■ Try it ■
From the records below, please repeat exactly the line that has "[Toggle navigation] (347, 35)", the line that has "DATENSCHUTZ (677, 2436)", and every line between them, and nothing else.

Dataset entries
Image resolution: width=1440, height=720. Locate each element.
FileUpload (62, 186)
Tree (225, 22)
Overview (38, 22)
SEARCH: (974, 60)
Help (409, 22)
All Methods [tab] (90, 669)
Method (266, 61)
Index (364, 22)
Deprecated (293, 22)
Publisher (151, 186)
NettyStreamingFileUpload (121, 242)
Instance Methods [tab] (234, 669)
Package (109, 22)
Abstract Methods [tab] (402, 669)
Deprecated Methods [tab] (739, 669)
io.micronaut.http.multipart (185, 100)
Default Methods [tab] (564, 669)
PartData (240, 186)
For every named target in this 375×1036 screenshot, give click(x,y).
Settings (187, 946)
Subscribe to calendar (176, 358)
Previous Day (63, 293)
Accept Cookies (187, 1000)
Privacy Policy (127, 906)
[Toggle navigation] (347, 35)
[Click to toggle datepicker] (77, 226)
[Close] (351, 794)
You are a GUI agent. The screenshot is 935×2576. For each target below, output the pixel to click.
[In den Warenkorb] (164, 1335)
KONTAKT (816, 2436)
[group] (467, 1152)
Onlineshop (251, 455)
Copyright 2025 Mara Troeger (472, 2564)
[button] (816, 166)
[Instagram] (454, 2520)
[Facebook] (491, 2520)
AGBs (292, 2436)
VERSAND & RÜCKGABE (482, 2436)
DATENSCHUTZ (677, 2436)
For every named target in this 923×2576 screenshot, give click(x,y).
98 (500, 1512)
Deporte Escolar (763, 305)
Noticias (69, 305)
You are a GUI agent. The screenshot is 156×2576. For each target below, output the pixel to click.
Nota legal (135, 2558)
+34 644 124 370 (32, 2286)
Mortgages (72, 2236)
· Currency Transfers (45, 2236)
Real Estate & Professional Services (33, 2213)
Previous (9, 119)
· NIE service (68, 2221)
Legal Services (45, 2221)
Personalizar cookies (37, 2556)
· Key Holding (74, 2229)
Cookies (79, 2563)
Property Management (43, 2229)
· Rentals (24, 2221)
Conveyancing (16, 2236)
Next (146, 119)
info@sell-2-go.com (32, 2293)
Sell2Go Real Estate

■ Completed task ■
[Toggle navigation] (347, 35)
[Click to toggle datepicker] (77, 226)
[Close] (351, 794)
You are a GUI agent. The screenshot is 935×2576. For each target below, output the pixel to click.
[In den Warenkorb] (164, 1335)
KONTAKT (816, 2436)
[group] (467, 1152)
Onlineshop (251, 455)
Copyright 2025 Mara Troeger (472, 2564)
[button] (816, 166)
[Instagram] (454, 2520)
[Facebook] (491, 2520)
AGBs (292, 2436)
VERSAND & RÜCKGABE (482, 2436)
DATENSCHUTZ (677, 2436)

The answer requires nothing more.